The browser stays open; profile lives at `./.browser_profile/`. CDP
listens on `localhost:9222` so the other tools can attach.
## One-shot inspection / screenshot
```sh
python3 peek.py # screenshot + dump game telemetry
python3 peek.py --json # machine-readable
```
Writes a PNG to `screenshots/<ts>_peek.png`.
## Run a scenario
```sh
python3 run.py scenarios/lighting-times-of-day.yaml
```
Scenarios are YAML lists of `steps`. Each step is one of:
| step | meaning |
|-----------------------------|---------|
| `wait_for: <js_expr>` | block until `js_expr` evaluates truthy |
| `wait: <ms>` | sleep that many ms |
| `eval: <js>` | run JS in the page (state setters, etc.) |
| `key: <key> [hold: ms]` | press a key (optionally hold) |
| `mouse_move: [dx, dy]` | relative mouse motion |
| `mouse: <down\|up\|click>` | mouse button events |
| `screenshot: <name>.png` | save canvas screenshot to `screenshots/` |
| `assert: <js_expr>` | fail scenario if `js_expr` is falsy |
## UI test scenarios
These exercise interactions via DOM events + wasm calls — no
pixel-clicking, no reliance on render perf, fast on any backend.
| Scenario | Asserts |
|-----------------------------------------|---------|
| `ui-menu-open-close.yaml` | Settings menu opens via the ≡ button, closes via Resume |
| `ui-hotbar.yaml` | Hotbar slot selection via DOM click + keyboard digit |
| `ui-respawn.yaml` | Void-death triggers death screen; respawn button restores HP |
| `ui-settings-sliders.yaml` | FOV/render-dist/time-scale slider input round-trips to displayed value |
Plus the visual / perf scenarios that also work in attach mode:
| Scenario | Asserts |
|-----------------------------------------|---------|
| `lighting-times-of-day.yaml` | Visual sweep of noon → sunset → midnight → sunrise |
| `god-rays-look-at-sun.yaml` | Shafts visible at four sun altitudes |
| `voxel-construction-darkness.yaml` | sky_vis bake responds to surrounding voxels |
| `bench-pass-cost.yaml` | Sweeps bench-flag configs; meaningful only on hardware |
## Available game-state JS bindings
All exported by the wasm module (see `src/bridges.rs::wasm_api`).

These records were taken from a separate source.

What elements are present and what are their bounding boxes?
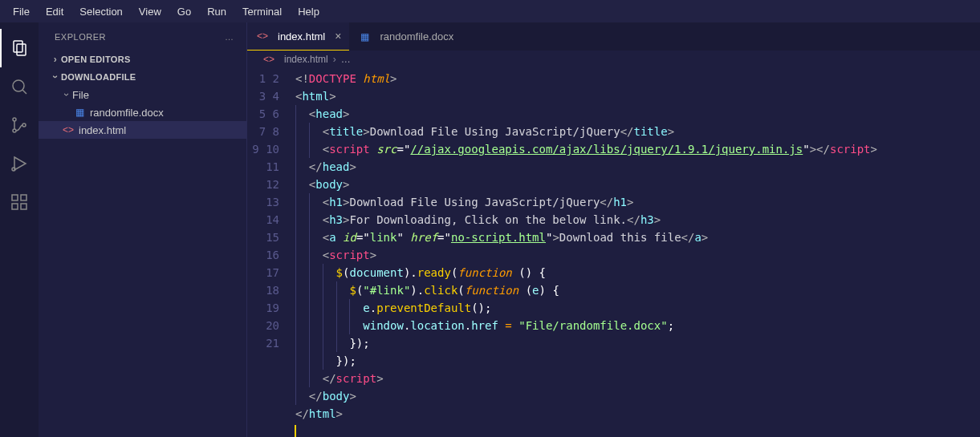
file-index-html[interactable]: <> index.html [39,121,246,139]
chevron-down-icon: › [50,71,61,83]
close-icon[interactable]: × [335,30,341,42]
line-number-gutter: 1 2 3 4 5 6 7 8 9 10 11 12 13 14 15 16 1… [247,70,295,437]
folder-label: File [72,89,89,101]
extensions-icon[interactable] [0,183,39,221]
menu-run[interactable]: Run [199,2,234,21]
code-content[interactable]: <!DOCTYPE html><html> <head> <title>Down… [295,70,980,437]
docx-icon: ▦ [72,107,87,118]
svg-point-8 [12,168,15,171]
sidebar-title: EXPLORER [55,32,106,42]
explorer-icon[interactable] [0,29,39,67]
svg-rect-11 [21,204,26,209]
chevron-down-icon: › [61,89,72,100]
breadcrumb-sep-icon: › [333,54,336,65]
activity-bar [0,22,39,437]
html-icon: <> [61,124,75,136]
menu-help[interactable]: Help [290,2,327,21]
editor[interactable]: 1 2 3 4 5 6 7 8 9 10 11 12 13 14 15 16 1… [247,68,980,437]
file-randomfile-docx[interactable]: ▦ randomfile.docx [39,103,246,121]
svg-rect-12 [21,195,26,200]
open-editors-label: OPEN EDITORS [61,55,131,64]
tab-label: randomfile.docx [380,30,453,42]
folder-file[interactable]: › File [39,86,246,103]
sidebar-header: EXPLORER … [39,22,246,51]
menu-view[interactable]: View [131,2,169,21]
svg-rect-1 [17,44,26,55]
svg-point-6 [22,123,26,127]
tab-index-html[interactable]: <> index.html × [247,22,349,51]
menu-go[interactable]: Go [169,2,199,21]
workspace-section[interactable]: › DOWNLOADFILE [39,68,246,86]
menu-terminal[interactable]: Terminal [234,2,290,21]
svg-rect-10 [12,204,18,209]
search-icon[interactable] [0,67,39,106]
menu-edit[interactable]: Edit [38,2,71,21]
open-editors-section[interactable]: › OPEN EDITORS [39,51,246,68]
menu-file[interactable]: File [5,2,38,21]
workspace-label: DOWNLOADFILE [61,72,136,82]
file-tree: › OPEN EDITORS › DOWNLOADFILE › File ▦ r… [39,51,246,139]
more-icon[interactable]: … [225,32,235,42]
tab-bar: <> index.html × ▦ randomfile.docx [247,22,980,51]
chevron-right-icon: › [50,54,61,65]
debug-icon[interactable] [0,144,39,183]
source-control-icon[interactable] [0,106,39,144]
editor-area: <> index.html × ▦ randomfile.docx <> ind… [247,22,980,437]
file-label: index.html [79,124,126,136]
html-icon: <> [262,54,276,65]
svg-rect-0 [14,41,22,52]
breadcrumb[interactable]: <> index.html › … [247,51,980,68]
html-icon: <> [255,30,270,42]
menu-selection[interactable]: Selection [71,2,130,21]
breadcrumb-rest: … [341,54,351,65]
file-label: randomfile.docx [90,107,164,119]
tab-randomfile-docx[interactable]: ▦ randomfile.docx [349,22,462,51]
svg-point-2 [13,80,24,91]
tab-label: index.html [278,30,325,42]
svg-line-3 [22,90,26,94]
docx-icon: ▦ [357,31,372,42]
svg-point-4 [13,118,16,121]
svg-marker-7 [14,157,26,170]
svg-rect-9 [12,195,18,200]
svg-point-5 [13,129,16,132]
menubar: File Edit Selection View Go Run Terminal… [0,0,980,22]
breadcrumb-file: index.html [284,54,328,65]
cursor [295,425,296,437]
sidebar: EXPLORER … › OPEN EDITORS › DOWNLOADFILE… [39,22,247,437]
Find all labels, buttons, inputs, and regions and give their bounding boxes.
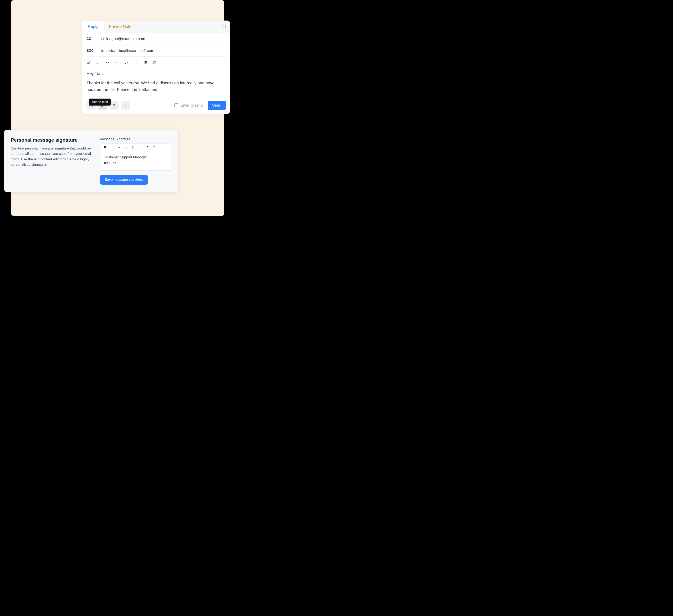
svg-rect-4 [145, 62, 147, 63]
cc-value: colleague@example.com [101, 37, 145, 41]
voice-button[interactable] [109, 101, 119, 110]
svg-rect-20 [147, 148, 148, 148]
redo-icon[interactable] [138, 145, 142, 149]
enter-to-send-label: Enter to send [181, 103, 203, 107]
redo-icon[interactable] [134, 60, 138, 64]
signature-heading: Personal message signature [11, 137, 94, 143]
signature-line1: Customer Support Manager [104, 155, 168, 161]
italic-icon[interactable]: I [110, 145, 114, 149]
text-cursor [159, 87, 159, 92]
tab-private-note[interactable]: Private Note [103, 21, 137, 33]
italic-icon[interactable]: I [96, 60, 100, 64]
signature-editor-panel: Message Signature B I [100, 137, 171, 185]
signature-editor: B I 123 [100, 143, 171, 171]
svg-rect-3 [145, 61, 147, 62]
bcc-label: BCC [86, 49, 95, 53]
link-icon[interactable] [115, 60, 119, 64]
svg-rect-26 [154, 147, 155, 148]
message-body[interactable]: Hey Tom, Thanks for the call yesterday. … [82, 66, 230, 98]
svg-point-16 [146, 147, 146, 147]
undo-icon[interactable] [124, 60, 129, 64]
bcc-row[interactable]: BCC important-bcc@example2.com [86, 45, 226, 57]
signature-button[interactable] [121, 101, 130, 110]
svg-text:3: 3 [153, 147, 153, 148]
bold-icon[interactable]: B [103, 145, 106, 149]
svg-point-2 [144, 63, 145, 64]
cc-row[interactable]: CC colleague@example.com [86, 33, 226, 45]
expand-icon[interactable] [222, 24, 227, 29]
svg-point-0 [144, 61, 145, 62]
undo-icon[interactable] [131, 145, 135, 149]
signature-line2: XYZ Inc. [104, 161, 168, 166]
signature-label: Message Signature [100, 137, 171, 141]
svg-rect-5 [145, 63, 147, 64]
svg-text:3: 3 [153, 63, 154, 64]
svg-rect-24 [154, 146, 155, 146]
body-greeting: Hey Tom, [86, 70, 226, 77]
code-icon[interactable] [105, 60, 109, 64]
bullet-list-icon[interactable] [145, 145, 149, 149]
bold-icon[interactable]: B [86, 60, 90, 64]
compose-tabs: Reply Private Note [82, 21, 230, 33]
signature-info: Personal message signature Create a pers… [11, 137, 94, 185]
format-toolbar: B I 123 [82, 57, 230, 66]
svg-rect-9 [154, 61, 156, 62]
svg-rect-10 [154, 62, 156, 63]
body-paragraph: Thanks for the call yesterday. We had a … [86, 80, 226, 93]
signature-toolbar: B I 123 [100, 143, 171, 151]
recipient-fields: CC colleague@example.com BCC important-b… [82, 33, 230, 57]
signature-description: Create a personal message signature that… [11, 146, 94, 167]
save-signature-button[interactable]: Save message signature [100, 175, 148, 185]
bullet-list-icon[interactable] [143, 60, 147, 64]
svg-point-1 [144, 62, 145, 63]
ordered-list-icon[interactable]: 123 [153, 60, 157, 64]
ordered-list-icon[interactable]: 123 [152, 145, 156, 149]
signature-card: Personal message signature Create a pers… [4, 130, 178, 192]
svg-point-17 [146, 147, 146, 148]
code-icon[interactable] [117, 145, 121, 149]
signature-content[interactable]: Customer Support Manager XYZ Inc. [100, 151, 171, 171]
cc-label: CC [86, 37, 95, 41]
bcc-value: important-bcc@example2.com [101, 48, 154, 53]
link-icon[interactable] [124, 145, 128, 149]
svg-point-15 [146, 146, 146, 146]
attach-tooltip: Attach files [89, 98, 111, 105]
enter-to-send-checkbox[interactable] [174, 103, 178, 107]
tab-reply[interactable]: Reply [82, 21, 103, 33]
svg-rect-11 [154, 63, 156, 63]
send-button[interactable]: Send [208, 101, 226, 110]
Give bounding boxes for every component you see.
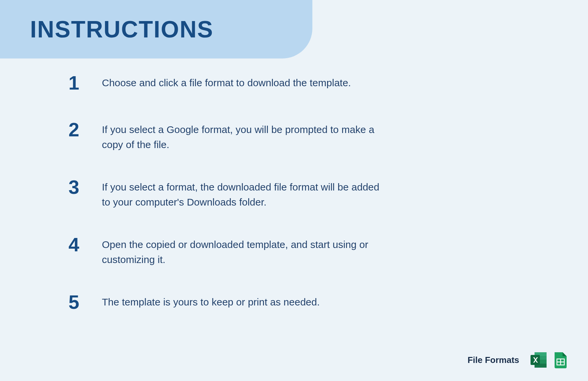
step-text: Open the copied or downloaded template, … <box>102 237 389 267</box>
title-bar: INSTRUCTIONS <box>0 0 312 58</box>
step-text: If you select a Google format, you will … <box>102 122 389 152</box>
steps-list: 1 Choose and click a file format to down… <box>68 75 488 341</box>
file-formats-label: File Formats <box>467 355 519 365</box>
step-number: 3 <box>68 177 102 197</box>
step-item: 2 If you select a Google format, you wil… <box>68 122 488 152</box>
file-formats-footer: File Formats <box>467 351 569 369</box>
step-text: The template is yours to keep or print a… <box>102 294 320 309</box>
step-number: 4 <box>68 235 102 254</box>
step-item: 5 The template is yours to keep or print… <box>68 294 488 314</box>
step-number: 5 <box>68 292 102 312</box>
step-item: 4 Open the copied or downloaded template… <box>68 237 488 267</box>
step-text: If you select a format, the downloaded f… <box>102 179 389 210</box>
step-item: 3 If you select a format, the downloaded… <box>68 179 488 210</box>
page-title: INSTRUCTIONS <box>30 16 213 43</box>
step-text: Choose and click a file format to downlo… <box>102 75 351 90</box>
excel-icon[interactable] <box>530 351 548 369</box>
step-item: 1 Choose and click a file format to down… <box>68 75 488 95</box>
step-number: 2 <box>68 120 102 139</box>
google-sheets-icon[interactable] <box>551 351 569 369</box>
step-number: 1 <box>68 73 102 93</box>
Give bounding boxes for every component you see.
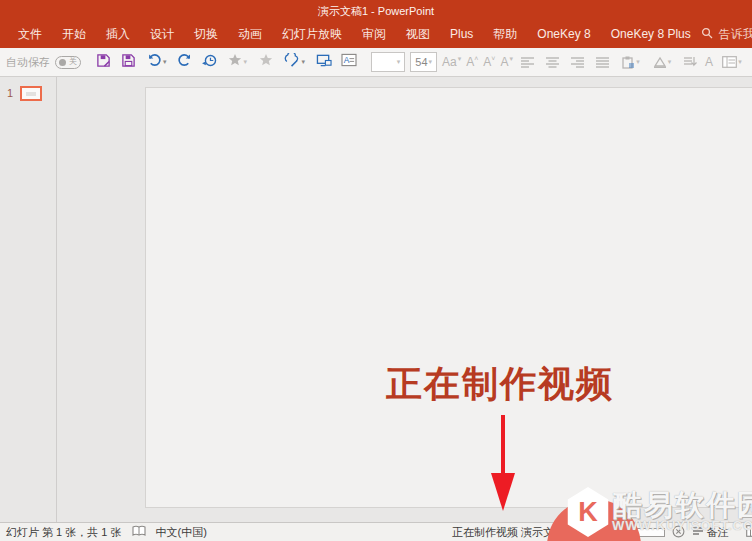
tab-file[interactable]: 文件 [8,21,52,48]
rehearse-timings-button[interactable] [200,52,220,72]
tab-plus[interactable]: Plus [440,22,483,46]
shape-outline-icon [653,56,667,68]
quick-access-toolbar: 自动保存 关 ▾ ▾ [0,48,752,77]
change-case-label: Aa [442,55,457,69]
redo-icon [177,53,192,71]
align-left-icon [521,57,534,68]
shape-outline-button[interactable]: ▾ [649,52,675,72]
ribbon-tab-row: 文件 开始 插入 设计 切换 动画 幻灯片放映 审阅 视图 Plus 帮助 On… [0,20,752,48]
tab-home[interactable]: 开始 [52,21,96,48]
save-as-button[interactable] [94,52,114,72]
clock-play-icon [202,53,218,72]
tab-view[interactable]: 视图 [396,21,440,48]
save-icon [121,53,136,72]
autosave-state: 关 [69,58,77,66]
tab-transitions[interactable]: 切换 [184,21,228,48]
tab-design[interactable]: 设计 [140,21,184,48]
star-sparkle-icon [259,53,273,71]
workspace: 1 正在制作视频 [0,77,752,522]
slide-thumbnail[interactable] [20,86,42,101]
font-color-button[interactable]: A▾ [500,55,513,69]
screen-clip-button[interactable]: ▾ [281,52,309,72]
character-label: A [705,55,713,69]
down-arrow-icon [488,413,518,513]
grow-font-button[interactable]: A˄ [466,55,478,69]
tab-help[interactable]: 帮助 [483,21,527,48]
tab-insert[interactable]: 插入 [96,21,140,48]
justify-icon [596,57,609,68]
star-effect-button[interactable]: ▾ [225,52,251,72]
toggle-knob-icon [59,59,66,66]
font-size-combobox[interactable]: 54 ▾ [410,52,437,72]
tab-slideshow[interactable]: 幻灯片放映 [272,21,352,48]
clipboard-icon [622,56,635,69]
thumbnail-panel-divider[interactable] [56,77,57,522]
language-indicator[interactable]: 中文(中国) [156,525,207,540]
justify-button[interactable] [593,52,613,72]
align-left-button[interactable] [518,52,538,72]
save-button[interactable] [119,52,139,72]
text-direction-icon [683,56,697,68]
layout-button[interactable]: ▾ [718,52,746,72]
monitor-icon [316,53,332,72]
align-center-icon [546,57,559,68]
font-color-label: A [500,55,508,69]
export-annotation-text: 正在制作视频 [386,360,614,409]
font-dropdown-caret[interactable]: ▾ [397,58,401,66]
star-animation-button[interactable] [256,52,276,72]
shrink-font-button[interactable]: A˅ [483,55,495,69]
star-icon [228,53,242,71]
spellcheck-icon[interactable] [132,525,146,539]
slide-canvas [145,87,752,508]
watermark-site-url: WWW.KUYISOFT.COM [612,518,752,533]
font-name-combobox[interactable]: ▾ [371,52,406,72]
align-center-button[interactable] [543,52,563,72]
search-icon [701,27,713,42]
align-right-icon [571,57,584,68]
tell-me-search[interactable]: 告诉我你想要做什么 [701,26,752,43]
slideshow-from-current-button[interactable] [314,52,334,72]
slide-indicator[interactable]: 幻灯片 第 1 张，共 1 张 [6,525,122,540]
paste-options-button[interactable]: ▾ [618,52,644,72]
tab-review[interactable]: 审阅 [352,21,396,48]
autosave-toggle[interactable]: 关 [55,56,81,69]
textbox-icon: A [341,53,357,71]
undo-icon [147,53,162,71]
shape-clip-icon [284,53,300,72]
font-size-value: 54 [415,56,427,68]
watermark-badge-letter: K [578,497,598,528]
search-label: 告诉我你想要做什么 [719,26,752,43]
undo-dropdown-caret[interactable]: ▾ [163,58,167,66]
save-edit-icon [96,53,111,72]
slide-thumbnail-content [26,92,36,96]
character-button[interactable]: A [705,55,713,69]
shrink-font-label: A [483,55,491,69]
svg-text:A: A [344,55,350,65]
text-direction-button[interactable] [680,52,700,72]
align-right-button[interactable] [568,52,588,72]
star-dropdown-caret[interactable]: ▾ [243,58,247,66]
undo-button[interactable]: ▾ [144,52,170,72]
textbox-button[interactable]: A [339,52,359,72]
title-bar: 演示文稿1 - PowerPoint [0,0,752,20]
window-title: 演示文稿1 - PowerPoint [0,4,752,19]
autosave-label: 自动保存 [6,55,50,70]
tab-onekey8[interactable]: OneKey 8 [527,22,600,46]
layout-icon [722,56,737,68]
size-dropdown-caret[interactable]: ▾ [429,58,433,66]
slide-number-label: 1 [7,86,13,100]
tab-onekey8plus[interactable]: OneKey 8 Plus [601,22,701,46]
redo-button[interactable] [175,52,195,72]
tab-animations[interactable]: 动画 [228,21,272,48]
clip-dropdown-caret[interactable]: ▾ [301,58,305,66]
change-case-button[interactable]: Aa▾ [442,55,461,69]
grow-font-label: A [466,55,474,69]
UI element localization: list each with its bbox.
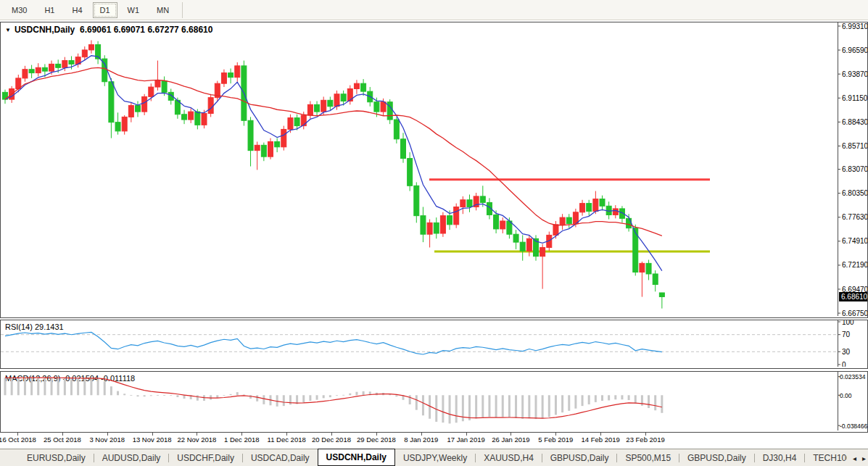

After `wait_for: "window.voxel_game !== undefined"`, call as
`window.voxel_game.<fn>(...)`.
| Setter | Effect |
|--------|--------|
| `set_scene_time(t: f32)` | jump shader time to `t` seconds |
| `set_time_scale(s: f32)` | freeze (0) / fast-forward time |
| `teleport(x, y, z)` | move player feet to (x,y,z) |
| `look_at(yaw, pitch)` | set camera angles (radians) |
| `set_paused(b)` | pause input + physics |
| `set_fov(deg)` / `set_mouse_sens(s)` / `set_render_distance(blocks)` | settings |
| `respawn()` | one-shot respawn request |
| Getter | Returns |
|--------|---------|
| `get_scene_time()` | `f32` |
| `get_position()` | `[x, y, z]` |
| `get_camera_angles()` | `[yaw, pitch]` |
| `get_hp()` / `is_alive()` | from death/respawn state |
## Why this exists
When something looks wrong (e.g. "tops of blocks don't react to
sunset"), the dev loop without this is: deploy, open browser, fiddle
the time slider, compare to baseline by memory. With this, the loop
is: write a scenario that screenshots the same view at noon / sunset /
midnight, run it, diff the screenshots against a baseline. Bugs become
visible in one command.
For non-visual behaviors (e.g. "is the joystick releasing correctly?")
the same harness sends keyboard events and reads back position
telemetry to assert "after release, player stops moving within N ms".
## Sanity guarantees
- Persistent profile means cookies, settings, and game state survive
across `launch.py` runs. The first launch is "fresh"; subsequent
ones resume where you left off.
- `launch.py` never touches the page beyond the initial navigation.
Scenarios drive the session; the launcher just hosts the browser.
- All tools attach via CDP — closing them doesn't close the browser.